Medicinal Constituents
The list below shows the primary medicinal constituents in Ephedra sinica tinctures that help with bitter taste in mouth.
- Alkaloids: These alkaloids may help to neutralize or mask bitter taste in the mouth due to their localized anesthetic and vasoconstrictive properties, which can temporarily numb the taste buds.
- Flavonoids: Flavonoids like Quercetin have been found to have anti-inflammatory and antioxidant properties, which may help to reduce inflammation and irritation in the mouth, thereby alleviating bitter taste.
- Phenolic acids: Phenolic acids like Ferulic acid have been found to exhibit antioxidant properties, which can help to neutralize free radicals and reduce oxidative stress in the mouth, potentially alleviating bitter taste.
Parts Used
The list below shows the primary parts of ma huang used to make tinctures for bitter taste in mouth.
- Rhyzomes: Rhyzomes: Rhyzomes are used due to their ephedrine content, which helps in masking bitter taste in mouth.
- Barks: Barks: Barks are used for their ephedrine content and other bioactive compounds, which aid in reducing bitter taste.
- Seeds: Seeds: Seeds are used due to their ephedrine content and other bioactive compounds, which help in making tinctures for reducing bitter taste.
Quick Recipe
The following recipe gives a procedure to make a basic ma huang for bitter taste in mouth.
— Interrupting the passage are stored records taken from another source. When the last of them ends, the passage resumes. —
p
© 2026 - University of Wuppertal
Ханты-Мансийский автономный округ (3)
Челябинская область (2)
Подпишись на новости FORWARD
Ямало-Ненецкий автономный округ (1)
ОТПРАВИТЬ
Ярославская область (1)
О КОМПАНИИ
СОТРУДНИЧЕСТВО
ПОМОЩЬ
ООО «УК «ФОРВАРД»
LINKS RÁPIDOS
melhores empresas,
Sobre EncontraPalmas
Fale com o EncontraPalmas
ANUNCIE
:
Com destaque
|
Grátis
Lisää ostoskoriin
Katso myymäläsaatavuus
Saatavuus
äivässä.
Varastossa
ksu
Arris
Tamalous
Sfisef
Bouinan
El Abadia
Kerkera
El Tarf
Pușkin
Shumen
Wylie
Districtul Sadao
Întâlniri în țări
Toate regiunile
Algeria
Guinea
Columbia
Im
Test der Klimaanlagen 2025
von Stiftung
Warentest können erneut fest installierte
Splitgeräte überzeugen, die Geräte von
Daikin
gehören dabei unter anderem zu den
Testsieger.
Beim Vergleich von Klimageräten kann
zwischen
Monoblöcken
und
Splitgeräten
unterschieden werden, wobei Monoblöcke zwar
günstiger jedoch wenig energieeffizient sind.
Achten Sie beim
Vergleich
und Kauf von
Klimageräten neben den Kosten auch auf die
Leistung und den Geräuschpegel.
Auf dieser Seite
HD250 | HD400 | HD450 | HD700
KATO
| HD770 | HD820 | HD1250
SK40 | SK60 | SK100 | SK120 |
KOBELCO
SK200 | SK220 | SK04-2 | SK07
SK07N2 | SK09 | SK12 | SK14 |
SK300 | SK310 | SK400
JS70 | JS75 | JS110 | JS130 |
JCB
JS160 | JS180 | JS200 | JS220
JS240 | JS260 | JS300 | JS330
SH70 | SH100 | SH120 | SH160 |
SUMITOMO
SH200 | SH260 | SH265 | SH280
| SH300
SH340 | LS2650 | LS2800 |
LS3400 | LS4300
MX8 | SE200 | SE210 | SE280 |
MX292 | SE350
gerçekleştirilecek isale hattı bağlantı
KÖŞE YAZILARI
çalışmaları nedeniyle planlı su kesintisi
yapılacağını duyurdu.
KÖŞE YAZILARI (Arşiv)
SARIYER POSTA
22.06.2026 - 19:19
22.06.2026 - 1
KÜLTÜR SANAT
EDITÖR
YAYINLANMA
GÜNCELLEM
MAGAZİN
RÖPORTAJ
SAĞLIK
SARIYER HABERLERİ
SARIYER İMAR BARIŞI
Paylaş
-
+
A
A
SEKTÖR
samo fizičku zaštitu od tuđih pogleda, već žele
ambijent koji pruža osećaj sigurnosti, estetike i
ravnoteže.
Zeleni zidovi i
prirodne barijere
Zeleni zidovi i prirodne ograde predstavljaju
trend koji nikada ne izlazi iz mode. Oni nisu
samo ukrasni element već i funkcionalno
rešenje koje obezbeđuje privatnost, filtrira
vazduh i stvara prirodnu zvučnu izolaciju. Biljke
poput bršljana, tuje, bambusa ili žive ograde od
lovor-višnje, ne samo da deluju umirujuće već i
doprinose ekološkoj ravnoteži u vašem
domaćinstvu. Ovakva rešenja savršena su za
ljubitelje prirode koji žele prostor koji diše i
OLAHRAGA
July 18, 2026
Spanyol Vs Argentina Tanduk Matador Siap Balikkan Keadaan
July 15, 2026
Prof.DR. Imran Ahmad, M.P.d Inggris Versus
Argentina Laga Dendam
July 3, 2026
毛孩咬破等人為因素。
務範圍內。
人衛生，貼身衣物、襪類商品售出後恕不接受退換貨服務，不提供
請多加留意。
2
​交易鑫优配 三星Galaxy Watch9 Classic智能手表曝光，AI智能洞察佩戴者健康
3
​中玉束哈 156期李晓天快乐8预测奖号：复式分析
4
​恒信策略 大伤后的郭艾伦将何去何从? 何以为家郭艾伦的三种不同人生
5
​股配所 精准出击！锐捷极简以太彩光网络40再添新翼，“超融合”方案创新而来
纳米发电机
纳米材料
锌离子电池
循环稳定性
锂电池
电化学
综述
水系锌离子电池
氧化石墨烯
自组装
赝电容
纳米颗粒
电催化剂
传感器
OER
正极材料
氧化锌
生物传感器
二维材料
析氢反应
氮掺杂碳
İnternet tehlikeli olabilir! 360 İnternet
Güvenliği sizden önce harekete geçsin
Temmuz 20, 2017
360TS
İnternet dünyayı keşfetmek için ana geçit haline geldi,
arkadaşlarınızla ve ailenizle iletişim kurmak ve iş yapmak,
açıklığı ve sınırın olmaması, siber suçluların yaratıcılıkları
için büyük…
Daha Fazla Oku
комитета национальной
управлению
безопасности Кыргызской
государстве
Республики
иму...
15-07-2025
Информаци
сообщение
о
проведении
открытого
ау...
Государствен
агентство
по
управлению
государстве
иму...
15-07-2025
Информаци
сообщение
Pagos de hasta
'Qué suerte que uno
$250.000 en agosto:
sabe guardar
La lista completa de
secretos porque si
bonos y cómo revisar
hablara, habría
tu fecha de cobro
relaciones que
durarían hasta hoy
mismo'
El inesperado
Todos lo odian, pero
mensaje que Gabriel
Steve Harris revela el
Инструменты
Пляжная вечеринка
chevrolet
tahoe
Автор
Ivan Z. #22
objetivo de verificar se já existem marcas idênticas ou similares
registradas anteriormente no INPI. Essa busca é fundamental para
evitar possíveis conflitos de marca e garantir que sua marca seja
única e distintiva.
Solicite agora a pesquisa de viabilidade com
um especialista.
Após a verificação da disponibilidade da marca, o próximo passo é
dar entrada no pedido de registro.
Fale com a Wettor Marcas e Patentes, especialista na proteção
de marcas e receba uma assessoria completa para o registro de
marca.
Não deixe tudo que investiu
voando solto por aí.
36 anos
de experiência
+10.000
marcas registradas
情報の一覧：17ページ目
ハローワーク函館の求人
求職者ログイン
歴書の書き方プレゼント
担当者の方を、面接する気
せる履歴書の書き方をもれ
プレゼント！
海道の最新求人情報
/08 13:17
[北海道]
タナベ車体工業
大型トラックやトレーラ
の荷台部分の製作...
- Harvest 100g of ephedra sinica roots and stems in the early morning on a dry day.
- Chop the harvested ephedra sinica into small pieces using a sharp knife.
- Combine the chopped ephedra sinica with 500ml of 60% ethanol and let it steep for 2 weeks.
- Strain the mixture through a cheesecloth or a coffee filter into a clean glass bottle.
- Store the tincture in a cool dark place and allow it to mature for 4 weeks before use.
What is the best combination of herbal tinctures to use for bitter taste in mouth?
The best combination of herbal tinctures that help with bitter taste in mouth is a blend of Peppermint, Licorice root, and Ginger.
Peppermint cools and soothes the mouth, while Licorice root helps to balance the flavor and reduce inflammation. Ginger adds a spicy warmth that stimulates saliva production and aids digestion, further alleviating bitterness.
This harmonious blend can be taken sublingually or added to water and sipped slowly to provide relief from bitter taste and promote overall oral health.
What ailments similar to bitter taste in mouth are treated with herbal tinctures?
Ailments similar to bitter taste in mouth that are treated with herbal tinctures are those characterized by unpleasant oral sensations, such as metallic or sour tastes.
Herbal remedies like Gelsemium (Gelsemium sempervirens) and Gentian (Gentiana lutea) are commonly used to address these issues.
Other conditions, including halitosis (bad breath), tongue coating, and toothaches, may also benefit from the use of herbal tinctures, such as those containing Myrrh (Commiphora molmol) or Goldenseal (Hydrastis canadensis).